La règle des professionnels, et ce qu’elle vaut chez soi
La réglementation française applicable aux professionnels fixe le refroidissement de façon chiffrée. L’arrêté du 21 décembre 2009 relatif aux règles sanitaires applicables aux activités de commerce de détail, d’entreposage et de transport de produits d’origine animale et denrées alimentaires en contenant impose, dans son annexe IV, que le refroidissement des préparations culinaires soit conduit de telle sorte que leur température à cœur ne demeure pas entre 63 et 10 degrés pendant plus de deux heures, sauf analyse des dangers validée démontrant qu’un refroidissement plus lent reste suffisant. Après refroidissement, l’entreposage se fait entre 0 et 3 degrés.
Ce texte ne s’applique pas à une cuisine domestique, et l’article ne prétend pas le contraire. Mais il chiffre précisément le danger que l’Anses décrit, et il donne le seul repère utile : deux heures pour traverser la zone dangereuse.
La règle qui en découle, chez soi
Ne laissez pas un riz cuit refroidir dans sa casserole. Étalez-le en couche mince sur une plaque ou un plat large, laissez-le tiédir hors du chaud, et mettez-le au froid dans l’heure. Un plat épais met plusieurs heures à descendre : c’est cela, et non le nombre de jours de conservation, qui pose problème.
Combien de temps ensuite, et comment réchauffer
Une fois le riz refroidi vite et conservé au froid, la durée raisonnable se compte en jours, pas en semaines. La rédaction ne donne pas de nombre de jours en le présentant comme une valeur réglementaire, parce qu’il n’en existe pas pour un plat fait maison : la durée dépend du plat, de la température réelle du réfrigérateur et de la qualité du refroidissement initial.

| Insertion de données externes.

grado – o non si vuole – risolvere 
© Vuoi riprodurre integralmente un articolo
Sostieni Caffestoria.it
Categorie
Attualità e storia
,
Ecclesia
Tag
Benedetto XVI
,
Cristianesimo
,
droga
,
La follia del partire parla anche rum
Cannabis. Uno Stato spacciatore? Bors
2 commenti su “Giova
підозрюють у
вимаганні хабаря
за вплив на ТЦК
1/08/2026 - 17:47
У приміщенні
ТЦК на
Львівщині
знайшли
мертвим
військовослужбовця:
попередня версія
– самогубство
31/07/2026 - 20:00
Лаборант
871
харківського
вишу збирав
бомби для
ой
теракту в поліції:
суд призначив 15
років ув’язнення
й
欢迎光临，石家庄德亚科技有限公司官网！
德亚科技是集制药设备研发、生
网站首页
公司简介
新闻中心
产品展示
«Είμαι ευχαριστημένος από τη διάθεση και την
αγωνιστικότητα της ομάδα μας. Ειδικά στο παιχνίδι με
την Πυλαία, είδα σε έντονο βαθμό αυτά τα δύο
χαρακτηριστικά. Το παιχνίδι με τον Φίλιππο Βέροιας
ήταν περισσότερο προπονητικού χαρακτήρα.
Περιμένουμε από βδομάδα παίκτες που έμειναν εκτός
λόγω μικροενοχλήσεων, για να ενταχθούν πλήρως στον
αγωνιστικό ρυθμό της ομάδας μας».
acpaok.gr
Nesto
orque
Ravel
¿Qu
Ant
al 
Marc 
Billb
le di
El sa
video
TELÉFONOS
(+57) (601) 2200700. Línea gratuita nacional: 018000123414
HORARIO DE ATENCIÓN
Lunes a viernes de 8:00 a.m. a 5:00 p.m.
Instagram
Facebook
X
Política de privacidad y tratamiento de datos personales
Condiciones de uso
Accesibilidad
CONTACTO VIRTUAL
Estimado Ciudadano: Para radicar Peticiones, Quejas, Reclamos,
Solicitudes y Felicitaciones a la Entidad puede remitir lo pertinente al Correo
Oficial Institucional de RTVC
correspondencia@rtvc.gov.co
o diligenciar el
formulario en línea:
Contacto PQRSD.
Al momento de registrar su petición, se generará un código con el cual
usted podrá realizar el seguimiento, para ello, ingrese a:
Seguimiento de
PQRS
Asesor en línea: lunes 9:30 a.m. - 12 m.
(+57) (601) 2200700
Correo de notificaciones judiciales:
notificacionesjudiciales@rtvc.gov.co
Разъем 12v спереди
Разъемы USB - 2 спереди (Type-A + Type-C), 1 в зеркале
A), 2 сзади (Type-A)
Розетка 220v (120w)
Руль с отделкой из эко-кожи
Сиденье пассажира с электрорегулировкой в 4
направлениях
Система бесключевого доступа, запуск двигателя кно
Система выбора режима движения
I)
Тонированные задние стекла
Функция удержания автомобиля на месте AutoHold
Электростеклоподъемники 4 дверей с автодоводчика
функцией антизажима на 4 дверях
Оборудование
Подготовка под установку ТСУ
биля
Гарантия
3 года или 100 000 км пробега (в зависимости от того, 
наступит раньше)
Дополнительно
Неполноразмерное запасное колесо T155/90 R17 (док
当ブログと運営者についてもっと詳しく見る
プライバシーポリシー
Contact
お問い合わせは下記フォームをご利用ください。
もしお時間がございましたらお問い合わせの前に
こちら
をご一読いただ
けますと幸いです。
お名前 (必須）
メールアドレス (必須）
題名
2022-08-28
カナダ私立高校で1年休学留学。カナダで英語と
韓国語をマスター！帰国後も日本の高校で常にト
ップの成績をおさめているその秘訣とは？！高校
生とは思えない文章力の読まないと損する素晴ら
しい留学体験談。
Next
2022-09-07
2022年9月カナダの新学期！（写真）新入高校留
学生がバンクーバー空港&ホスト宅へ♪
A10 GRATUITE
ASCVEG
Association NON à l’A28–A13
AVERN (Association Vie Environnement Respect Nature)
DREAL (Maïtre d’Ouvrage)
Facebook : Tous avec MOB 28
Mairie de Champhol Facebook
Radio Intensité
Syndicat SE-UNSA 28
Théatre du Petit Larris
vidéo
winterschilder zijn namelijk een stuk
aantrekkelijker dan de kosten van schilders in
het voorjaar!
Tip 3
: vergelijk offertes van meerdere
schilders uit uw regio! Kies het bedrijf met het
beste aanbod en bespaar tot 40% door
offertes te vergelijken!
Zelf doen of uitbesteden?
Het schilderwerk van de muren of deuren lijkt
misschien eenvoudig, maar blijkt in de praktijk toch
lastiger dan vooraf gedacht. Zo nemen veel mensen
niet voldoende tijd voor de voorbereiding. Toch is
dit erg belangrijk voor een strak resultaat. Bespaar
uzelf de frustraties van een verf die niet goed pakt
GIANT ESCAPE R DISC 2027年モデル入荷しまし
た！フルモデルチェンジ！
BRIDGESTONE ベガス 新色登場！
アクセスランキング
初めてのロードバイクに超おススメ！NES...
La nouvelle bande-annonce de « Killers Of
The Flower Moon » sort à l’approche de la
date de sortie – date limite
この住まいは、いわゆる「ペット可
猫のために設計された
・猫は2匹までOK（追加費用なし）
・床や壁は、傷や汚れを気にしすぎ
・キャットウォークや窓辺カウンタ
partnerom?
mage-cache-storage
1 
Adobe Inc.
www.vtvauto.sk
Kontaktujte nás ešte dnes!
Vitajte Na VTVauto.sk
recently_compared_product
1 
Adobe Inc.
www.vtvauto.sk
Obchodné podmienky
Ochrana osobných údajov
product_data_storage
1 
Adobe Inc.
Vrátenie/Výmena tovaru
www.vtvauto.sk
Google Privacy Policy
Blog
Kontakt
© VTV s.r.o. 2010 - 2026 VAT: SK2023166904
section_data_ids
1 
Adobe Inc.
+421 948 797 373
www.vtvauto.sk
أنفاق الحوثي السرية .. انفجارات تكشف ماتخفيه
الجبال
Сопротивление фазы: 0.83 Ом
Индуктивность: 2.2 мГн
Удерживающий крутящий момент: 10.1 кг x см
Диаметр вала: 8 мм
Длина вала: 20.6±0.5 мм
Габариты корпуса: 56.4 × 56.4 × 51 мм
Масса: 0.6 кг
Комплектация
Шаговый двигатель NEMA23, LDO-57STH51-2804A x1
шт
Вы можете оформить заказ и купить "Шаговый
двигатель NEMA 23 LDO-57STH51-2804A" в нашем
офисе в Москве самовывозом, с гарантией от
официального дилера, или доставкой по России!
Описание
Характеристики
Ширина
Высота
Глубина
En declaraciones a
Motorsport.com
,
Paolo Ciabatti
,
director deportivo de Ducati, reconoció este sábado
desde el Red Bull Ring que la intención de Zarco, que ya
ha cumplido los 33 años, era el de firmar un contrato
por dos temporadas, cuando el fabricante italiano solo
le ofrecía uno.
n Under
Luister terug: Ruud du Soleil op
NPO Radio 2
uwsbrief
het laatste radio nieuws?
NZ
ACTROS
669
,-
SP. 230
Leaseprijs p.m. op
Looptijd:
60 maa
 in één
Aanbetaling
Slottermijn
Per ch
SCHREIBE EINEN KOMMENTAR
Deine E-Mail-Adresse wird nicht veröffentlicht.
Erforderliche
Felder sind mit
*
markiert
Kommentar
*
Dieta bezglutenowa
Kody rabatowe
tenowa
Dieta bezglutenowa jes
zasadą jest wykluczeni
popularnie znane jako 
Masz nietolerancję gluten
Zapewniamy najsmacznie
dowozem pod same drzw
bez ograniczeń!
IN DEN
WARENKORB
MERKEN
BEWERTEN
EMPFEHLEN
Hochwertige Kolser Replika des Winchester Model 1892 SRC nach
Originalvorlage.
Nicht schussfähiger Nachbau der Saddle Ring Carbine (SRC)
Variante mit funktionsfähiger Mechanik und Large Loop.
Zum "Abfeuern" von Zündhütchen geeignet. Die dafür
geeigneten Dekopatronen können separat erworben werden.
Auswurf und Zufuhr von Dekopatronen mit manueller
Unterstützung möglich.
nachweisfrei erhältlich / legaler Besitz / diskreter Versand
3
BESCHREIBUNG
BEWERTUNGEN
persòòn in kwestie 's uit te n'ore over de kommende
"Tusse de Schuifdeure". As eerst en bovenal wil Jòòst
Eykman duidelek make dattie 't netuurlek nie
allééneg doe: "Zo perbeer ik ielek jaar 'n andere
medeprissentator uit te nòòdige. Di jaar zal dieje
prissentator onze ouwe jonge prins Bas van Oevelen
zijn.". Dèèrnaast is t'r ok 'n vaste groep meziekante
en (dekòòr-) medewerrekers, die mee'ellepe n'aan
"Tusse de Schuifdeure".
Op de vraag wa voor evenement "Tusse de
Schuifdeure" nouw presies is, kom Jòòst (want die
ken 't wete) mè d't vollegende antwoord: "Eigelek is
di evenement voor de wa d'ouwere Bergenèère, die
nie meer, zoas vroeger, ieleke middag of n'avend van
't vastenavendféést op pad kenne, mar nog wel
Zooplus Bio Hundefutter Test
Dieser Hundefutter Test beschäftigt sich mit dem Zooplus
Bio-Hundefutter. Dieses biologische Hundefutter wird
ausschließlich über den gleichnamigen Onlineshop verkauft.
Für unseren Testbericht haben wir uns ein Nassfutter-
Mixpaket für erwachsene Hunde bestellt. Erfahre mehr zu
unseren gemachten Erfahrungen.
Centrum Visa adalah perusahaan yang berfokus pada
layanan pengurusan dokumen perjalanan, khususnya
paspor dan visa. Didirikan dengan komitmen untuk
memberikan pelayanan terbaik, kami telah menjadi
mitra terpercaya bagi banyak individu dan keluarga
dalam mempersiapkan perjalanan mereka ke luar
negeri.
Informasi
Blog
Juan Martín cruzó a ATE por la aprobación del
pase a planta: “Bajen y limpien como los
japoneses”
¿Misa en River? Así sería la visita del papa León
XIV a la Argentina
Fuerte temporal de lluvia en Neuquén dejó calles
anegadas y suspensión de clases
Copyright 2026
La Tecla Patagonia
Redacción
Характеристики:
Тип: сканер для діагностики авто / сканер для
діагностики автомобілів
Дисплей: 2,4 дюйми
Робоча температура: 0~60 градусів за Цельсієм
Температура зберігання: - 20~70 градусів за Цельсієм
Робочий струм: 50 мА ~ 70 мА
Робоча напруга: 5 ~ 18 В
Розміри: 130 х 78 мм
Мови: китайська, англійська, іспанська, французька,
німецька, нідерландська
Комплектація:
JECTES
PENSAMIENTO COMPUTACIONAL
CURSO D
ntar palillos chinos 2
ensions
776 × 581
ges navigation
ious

Le réchauffage doit être franc et complet, jusqu’à ce que le plat soit brûlant à cœur et pas seulement sur les bords, ce qui détruit les formes végétatives de la bactérie. Rappelons toutefois le point établi plus haut : cela ne détruit pas la toxine émétique déjà formée. Un riz qui a passé une soirée entière à température ambiante ne se rattrape pas au réchauffage, quelle que soit sa température finale. Il se jette.
En bref
- Le riz cuit n’est pas stérile : les spores résistent à la cuisson.
- La toxine émétique est préformée dans l’aliment : réchauffer ne l’élimine pas.
- Le paramètre qui compte est la vitesse de refroidissement, pas la durée de garde.
- Couche mince, au froid dans l’heure. Un plat oublié une nuit dehors se jette.
Ce que la rédaction ne sait pas
Le bilan de l’Anses cité ici porte sur la période 2006 à 2010 ; la rédaction n’a pas trouvé de bilan plus récent équivalent et n’extrapole pas ses proportions à aujourd’hui. Les chiffres du texte réglementaire s’appliquent aux professionnels : leur transposition à une cuisine domestique est un raisonnement de la revue, pas une prescription officielle. Enfin, la rédaction ne donne ni durée de conservation en jours ni température de réchauffage chiffrée pour un plat maison, faute de source qui s’appliquerait réellement à ce cas.